MV: That opportunity set falls into three parts: telecom towers, fibre and data centres. As mobile providers look to roll out 5G infrastructure, they will need more towers in order to get their hardware to where it needs to be. There is going to be a multi-year buildup of billions of dollars going into that market across the US, creating many opportunities on the greenfield side. That is a sector we are highly focused on, alongside data centres.
How do you approach integrating technology into your portfolio companies?
MV: A key driver behind implementing technology is efficiency gain. It is about doing more with less and, regardless of the sector you are in, that is good for business. It can also be very positive for your carbon footprint. For example, we focus on using software and analytics to track the output of our renewables companies in order to make sure they are operating as efficiently as possible and, if they are not, to improve those efficiencies.
We also track the carbon output from our thermal assets and transportation assets for the same reasons. It makes business sense and it makes sense in terms of environmental, social and governance issues. The two are actually one and the same. Again, with the predictive and preventative maintenance of assets, we are trying to ensure efficiency – doing more for less within our portfolios.
You recently completed your first investment in Canada. Do you expect to deploy more in the region and how does the market differ to the US?
“This will continue to be a highly attractive region for midmarket infrastructure investment”
SM: It is definitely a market where we expect to do more. Obviously, it has a strong economy and strong rule of law, so it is a geography that is attractive to investors. There is significant competition from the local pension funds; but with the deal we have just completed, we had a historic relationship with an industrial partner, which enabled us to get comfortable with our ability to add value. We believe there will be more attractive opportunities in Canada in the future.

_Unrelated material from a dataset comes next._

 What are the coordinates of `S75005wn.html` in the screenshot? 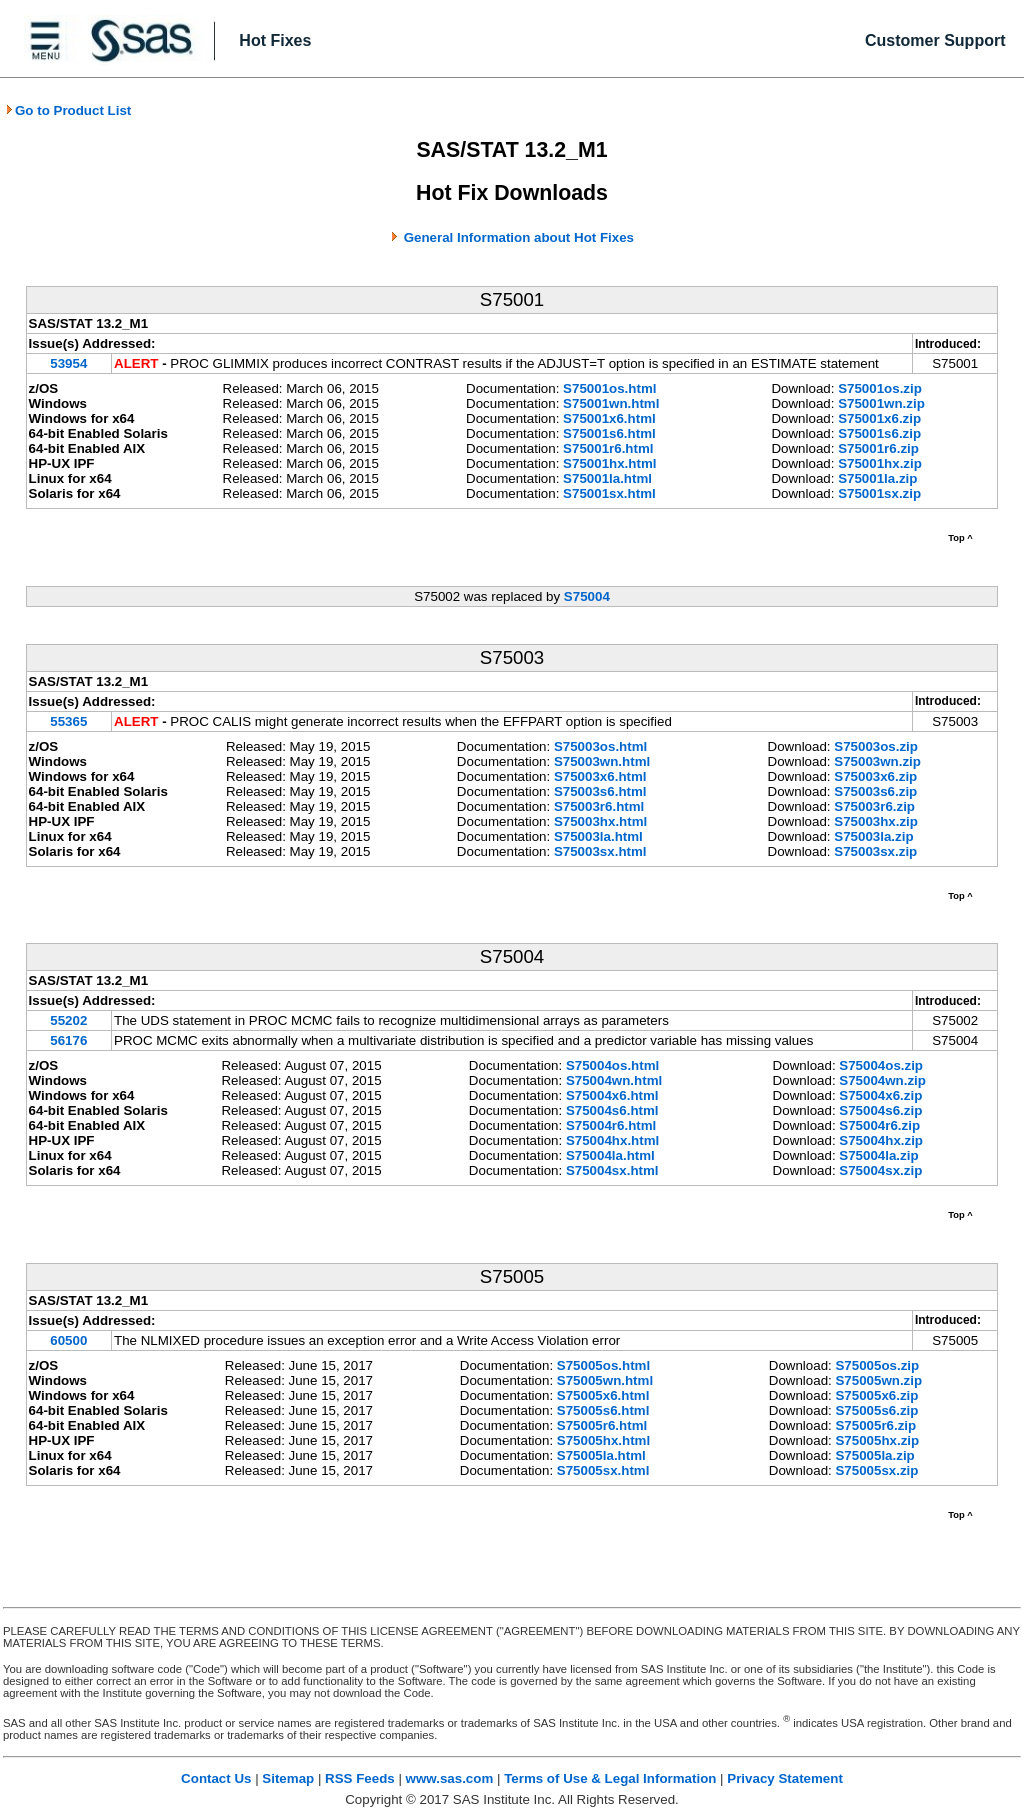 It's located at (605, 1380).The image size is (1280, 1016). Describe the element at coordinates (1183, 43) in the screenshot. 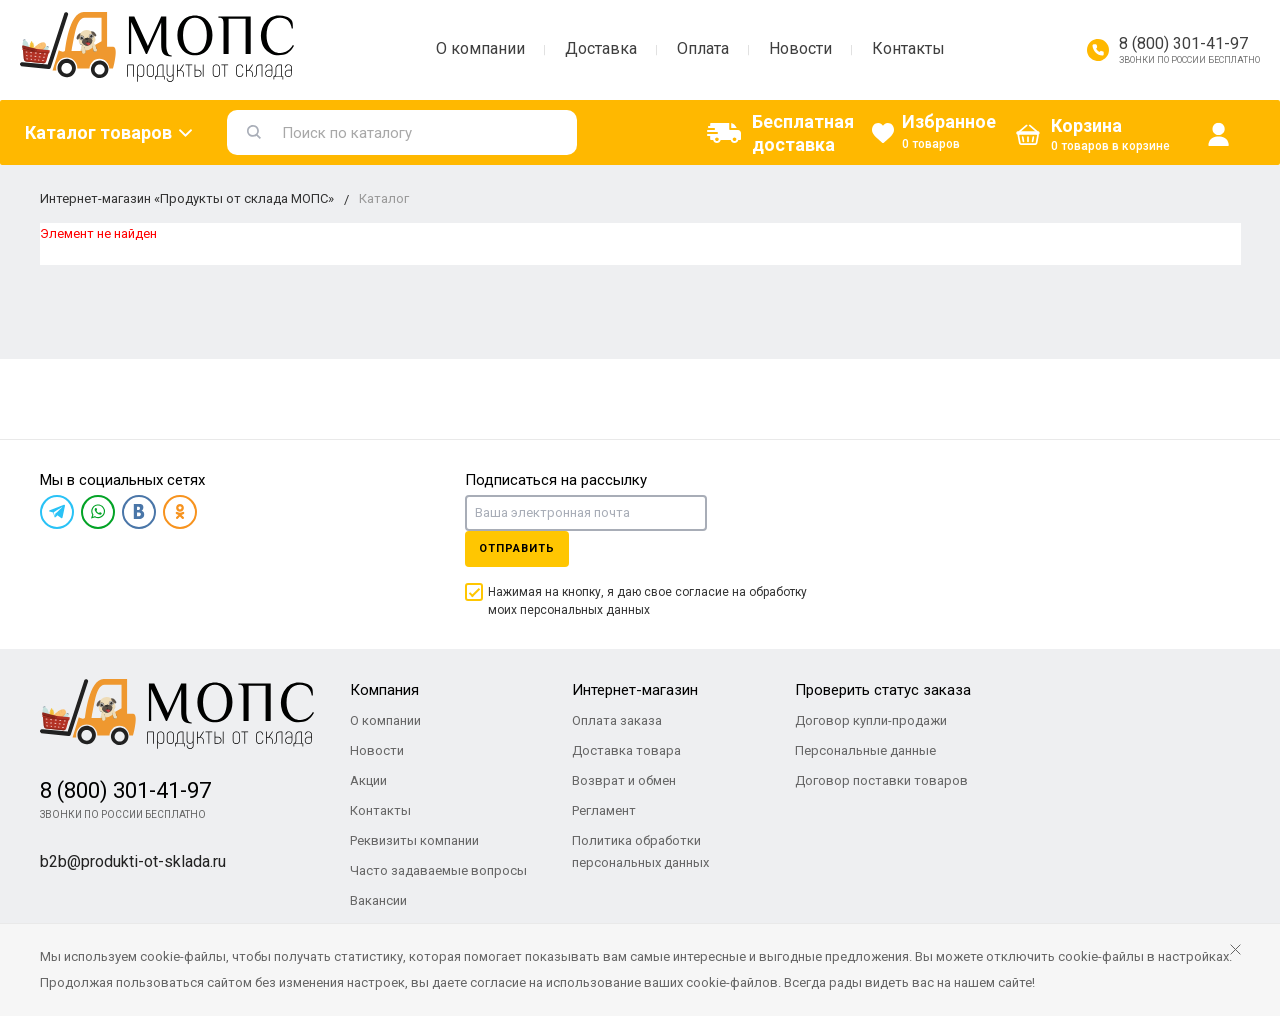

I see `8 (800) 301-41-97` at that location.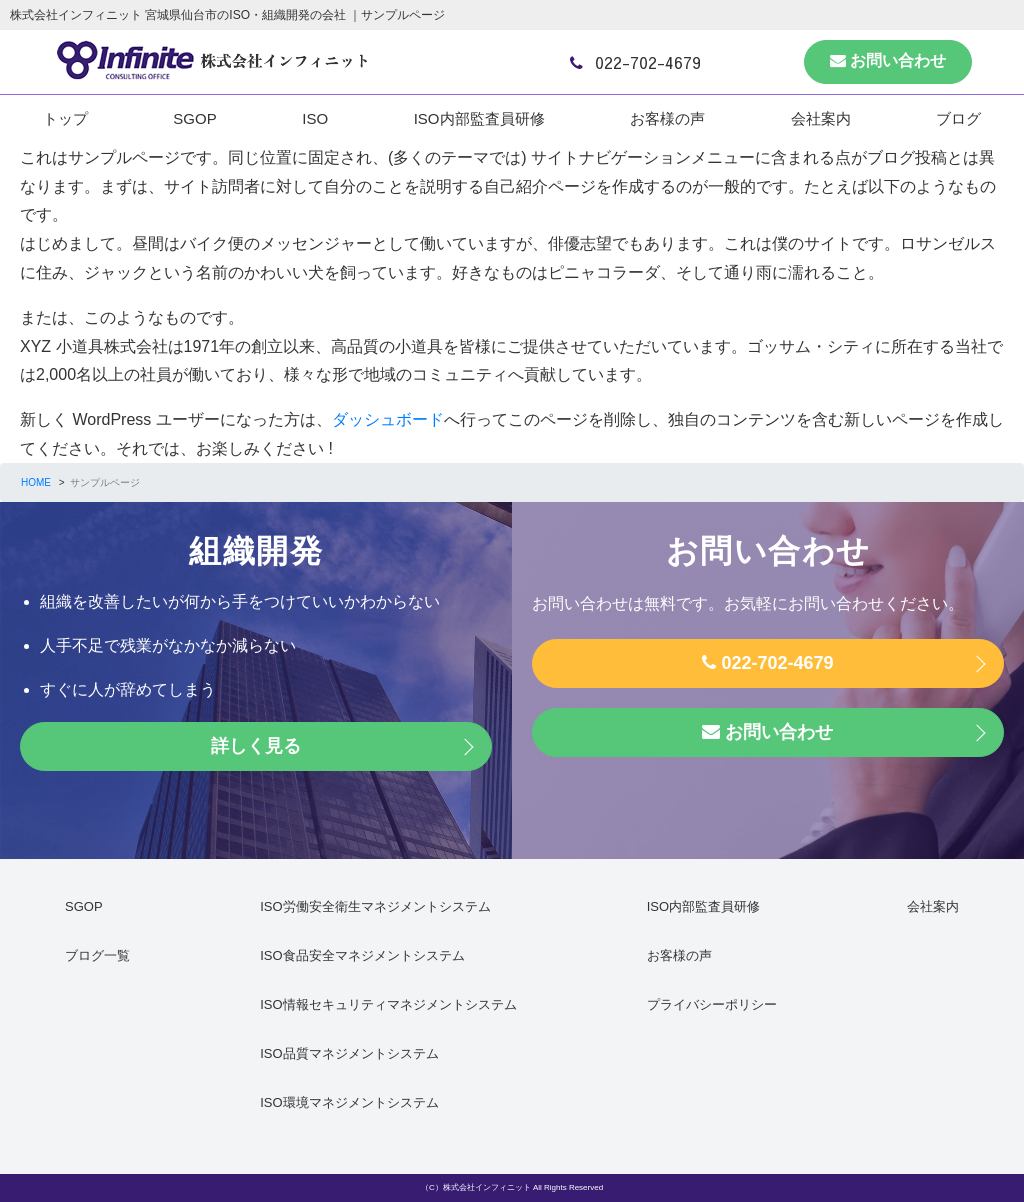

What do you believe the future holds for North American infrastructure more generally and what role do you expect Ardian to play within that?
SM: We believe that this will continue to be a highly attractive region for mid-market infrastructure investment. There will continue to be opportunities, even in a downcycle. Meanwhile, the underlying revolutions that are taking place in everything from energy to telecoms – and even transportation, with the spread of electric vehicles – will require massive investment, and we see Ardian as being very much a part of that.

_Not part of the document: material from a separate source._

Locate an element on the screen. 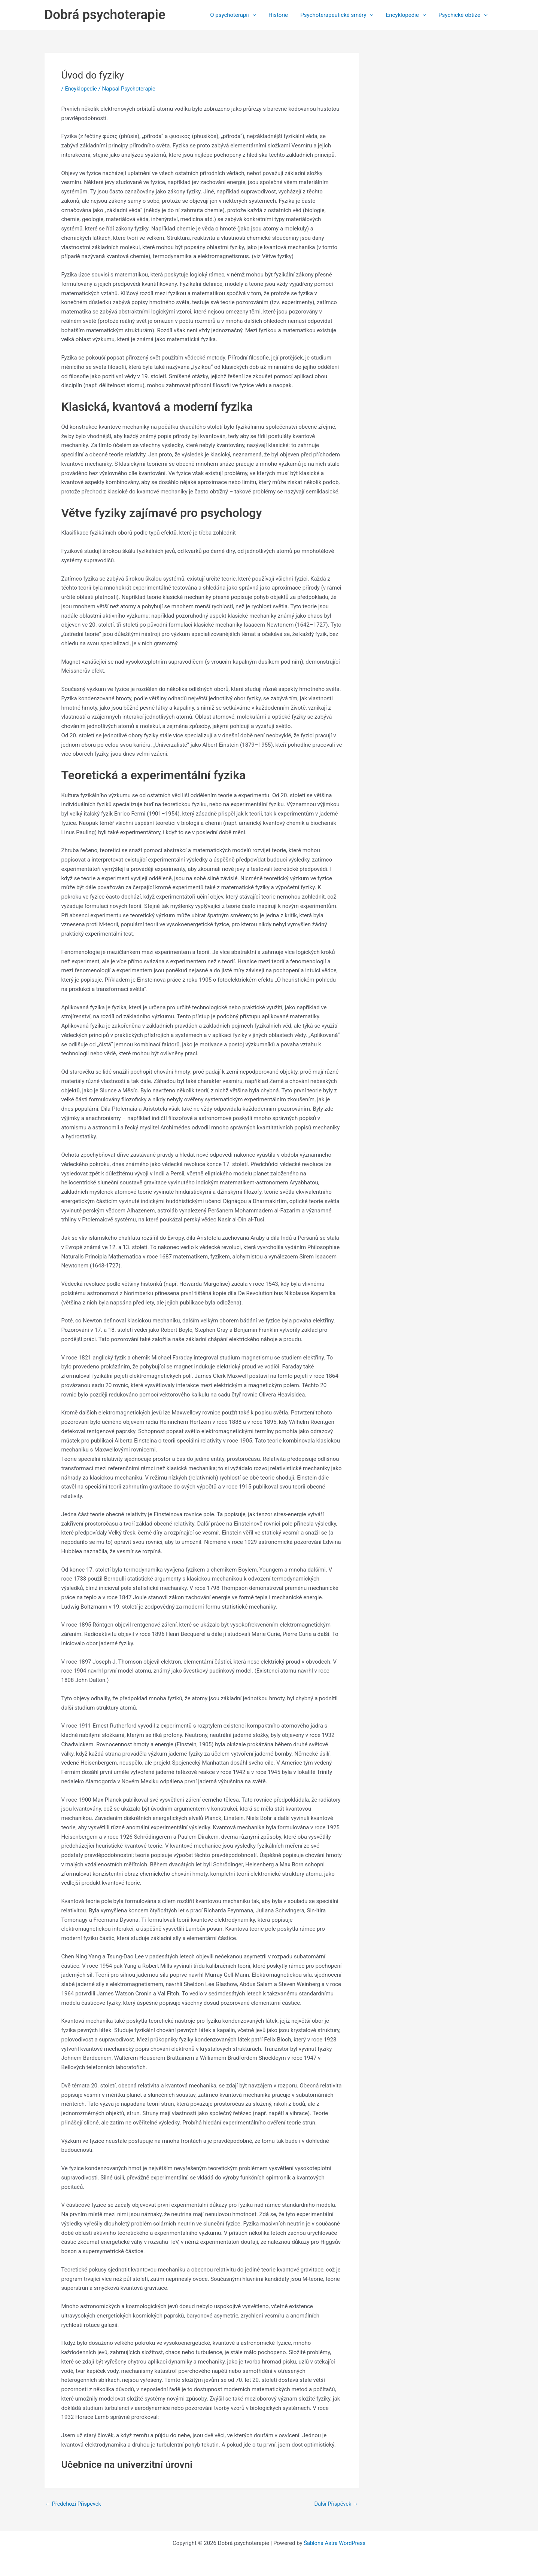 The image size is (538, 2576). Historie is located at coordinates (282, 15).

Ardian Infrastructure recently launched a battery storage partnership in Canada with Enel Group’s advanced energy services business
The joint venture is dedicated to operating and developing battery storage projects in the province of Ontario. It currently has 10 projects representing approximately 30 MW of capacity, it is Ardian Infrastructure’s first investment in Canada and bolsters the firm’s position as a leading player in the sustainable energy sector across the Americas. Battery storage, through its role in grid modernisation and decarbonisation, represents an integral part of the sustainable energy transition. This operation highlights Ardian’s ongoing commitment to invest in new technology and clean energy assets, with the aim of creating a more sustainable energy market and addressing climate change.

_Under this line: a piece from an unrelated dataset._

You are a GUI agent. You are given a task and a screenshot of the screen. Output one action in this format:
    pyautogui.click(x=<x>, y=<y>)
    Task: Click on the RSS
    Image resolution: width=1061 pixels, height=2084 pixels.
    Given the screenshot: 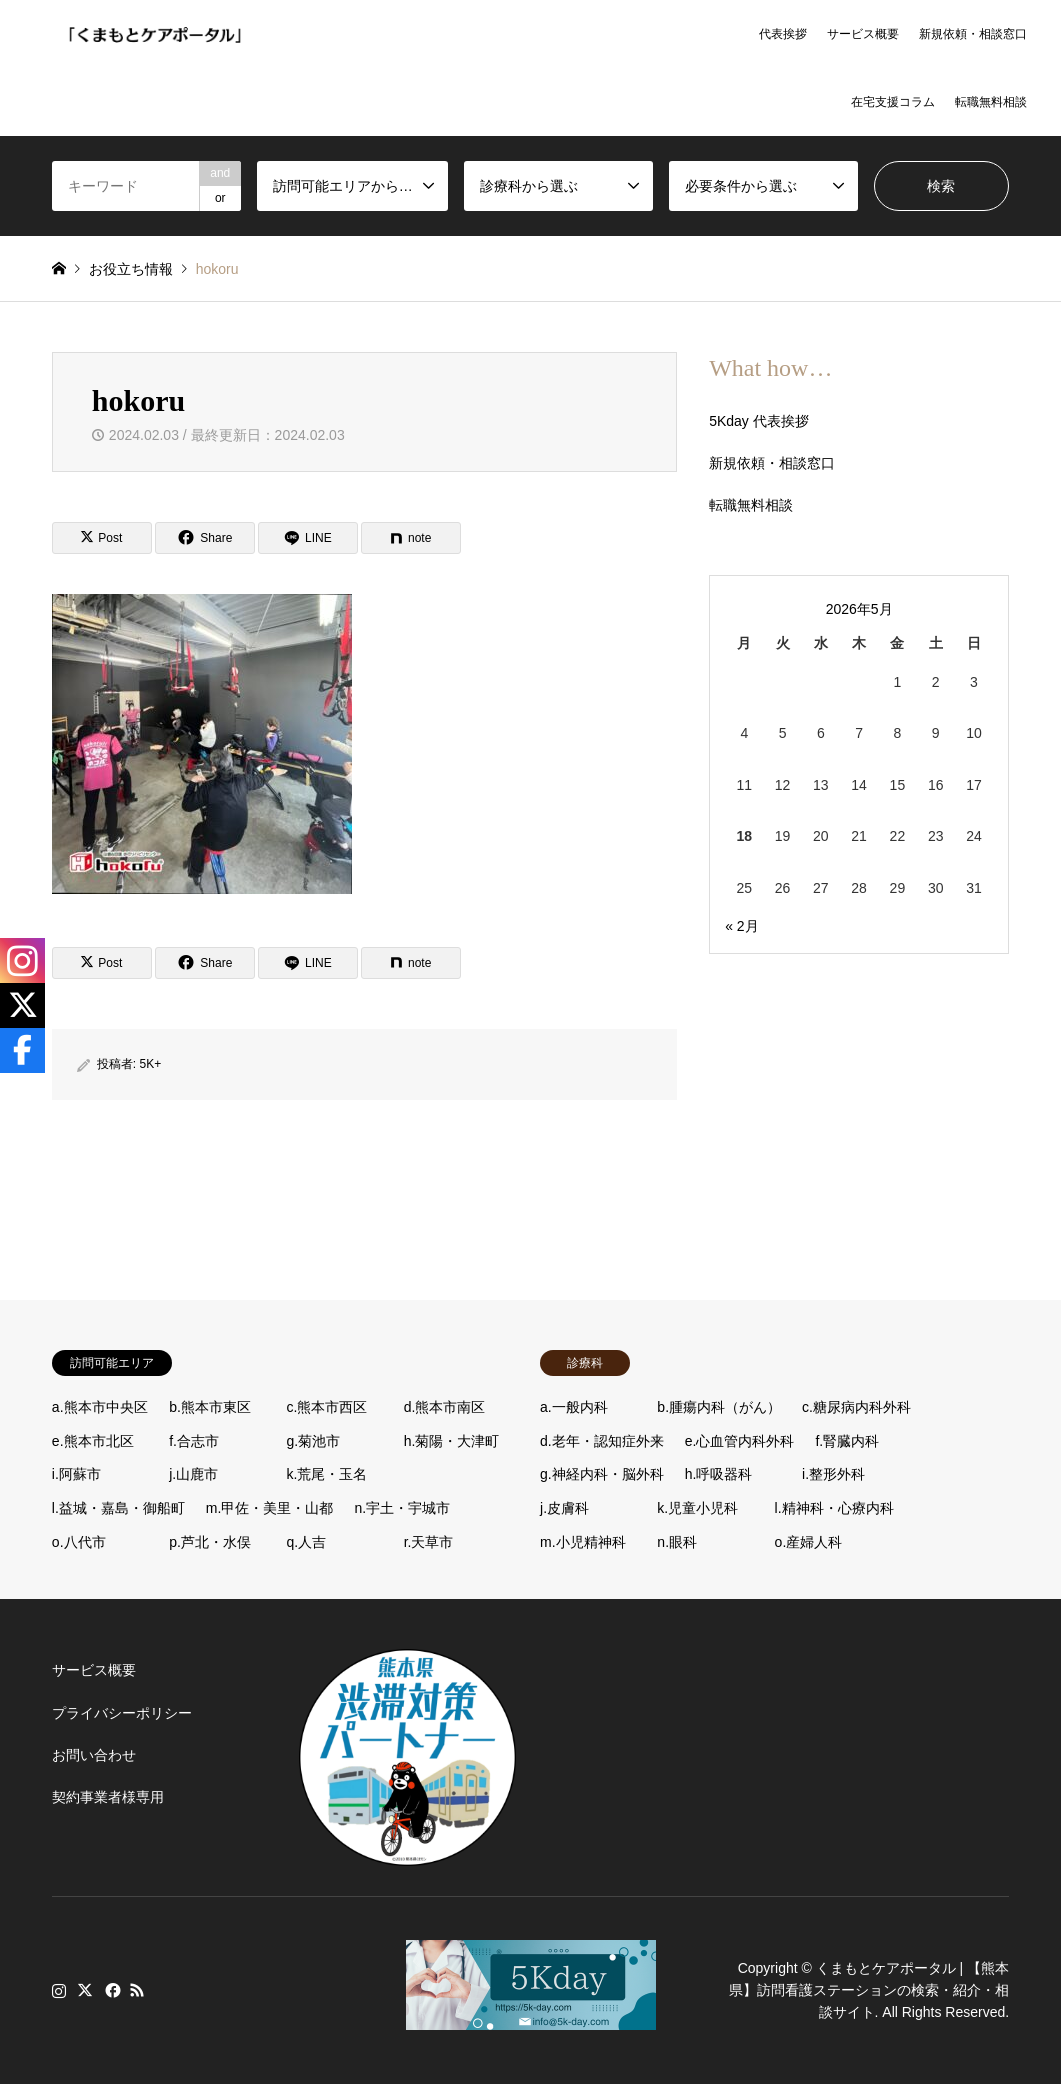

The portfolio is composed of 10 asset locations throughout Ontario and includes two separate 10 MW/20 MWh projects expected to reach commercial operations in 2021. All of the projects use Enel X’s Distributed Energy Resources Optimization software, which has the unique capability to maximise the earnings potential across multiple use cases, such as demand and energy management programmes. Through the financial support of Ardian, the platform will enable customers to deploy state-ofthe-art energy storage equipment aimed at making power consumption and infrastructure more efficient.
Although the partnership is initially focused on Canada, there are plans for further expansion across the Americas, with Enel X continuing to construct, operate and maintain the existing projects while developing new ones.